İran Dışişleri Bakanı Hüseyin Emir Abdullahiyan, dün ülkesinin, Özbekistan'ın Semerkant kentindeki Şanhghay İşbirliği Örgütü toplantısında tam üyelik belgesini imzaladığını duyurdu. “Nihayet” demek lazım, çünkü İran, 2005 yılında ŞİÖ'ye gözlemci üye olduğundan bu yana bu anı bekliyordu, istediği oldu sonunda. Şimdi İran’ın üyelik için yerine getirmesi gereken yükümlülükler konusunda memorandumlar imzalanacak. Bu da İran'ın bu yükümlülükleri yerine getirdikten sonra bir sonraki, 2023 Hindistan Zirvesi’ne tam üye olarak katılacağı anlamına geliyor.
En büyük bölgesel ittifak
Anımsatalım; ŞİÖ Çin, Hindistan, Rusya, Özbekistan, Kazakistan, Kırgızistan, Tacikistan ile Pakistan'dan oluşan ekonomik, siyasi, güvenlik örgütüdür. Uzun zamandır da bölgedeki bir çok ülkenin ilgisi çekiyor. Hatta öyleki Birleşik Arap Emirlikleri’nin (BAE) ŞİÖ'ye hemen üye olmak için bürokratik prosedürü atlamak istediği, bu konunun dün başlayan Semerkant zirvesinde ele alınacağı dile getirilmişti. ŞİÖ’da gözlemci üye sıfatıyla Afganistan, Belarus, Moğolistan yer alırken, Azerbaycan, Ermenistan, Kamboçya, Nepal, Türkiye, Sri Lanka diyalog ortağı statüsünde bulunuyor. Suriye, Katar, Suudi Arabistan gibi ülkerin de aralarında bulunduğu on ülke daha katılmak istiyor örgüte.
Bu ilgi doğal tabii çünkü Avrasya bölgesinin yaklaşık yüzde 60'ını, dünya nüfusunun yüzde 40'ını, küresel GSYH'nin yüzde 30'undan fazlasını kapsayan bu örgüt dünyanın en büyük bölgesel ittifakı durumunda.
Neden şimdi?
İran’ın, hem de İbrahim Reisi gibi ülkesinin dış politika kararlarında öne çıkamamış bir cumhurbaşkanıyla ŞİÖ’ye girmesi de dikkat çekici tabii. Ne kadar beceriksiz bir cumhurbaşkanına sahip olursa olsun İran’ın ŞİÖ’ye girmesinin zamanı gelmiş belli ki. Peki neden bu kadar uzun sürdü bu tam üyelik başvurusunun olumlu sonuçlanması?

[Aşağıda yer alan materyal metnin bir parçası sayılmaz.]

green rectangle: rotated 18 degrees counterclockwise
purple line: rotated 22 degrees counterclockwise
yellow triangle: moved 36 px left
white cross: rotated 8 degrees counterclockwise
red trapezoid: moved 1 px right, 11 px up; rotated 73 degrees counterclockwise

İran’ın ŞİÖ’nün uzun süre dışında tutulmasının nedeni Batı ile angajmanları, ABD/Avrupa ile ekonomik/siyasi açılım girişimleriydi. Özellikle Rusya ile Çin, Batı odaklı bir dış politikaya sahip bir ülkeyi ŞİÖ üyesi yapmayı düşünemezdi. Ancak Batı ile nükleer görüşmelerin çıkmaza girmesi Rusya ile Çin'in "İran'ın Örgüte tam üyeliğinin önünde hiçbir engel görmemeleri" için yeterli gerekçeyi yaratmış oldu. Ayrıca İran’ın Çin ile 25 yıllık çok boyutlu bir stratejik anlaşma imzalarken, yakın vadede Rusya ile de benzer bir anlaşma yapmaya hazırlanırken, gözlemci statüsüyle oyalanıp, ŞİÖ dışında tutulması beklenemezdi tabii.
İran’ın dış politika önclikleri açısından da önemli bir adımdır bu. İran’ın Ruhani Lideri Ali Hamaney Kapsamlı Ortak Eylem Planı (JCPOA) olarak bilinen İran nükleer anlaşması dışında dış politikadaki odak noktasının Çin ile Rusya da dahil olmak üzere Batılı olmayan ülkelerle ilişkileri güçlendirmek olduğunu duyurmuştu.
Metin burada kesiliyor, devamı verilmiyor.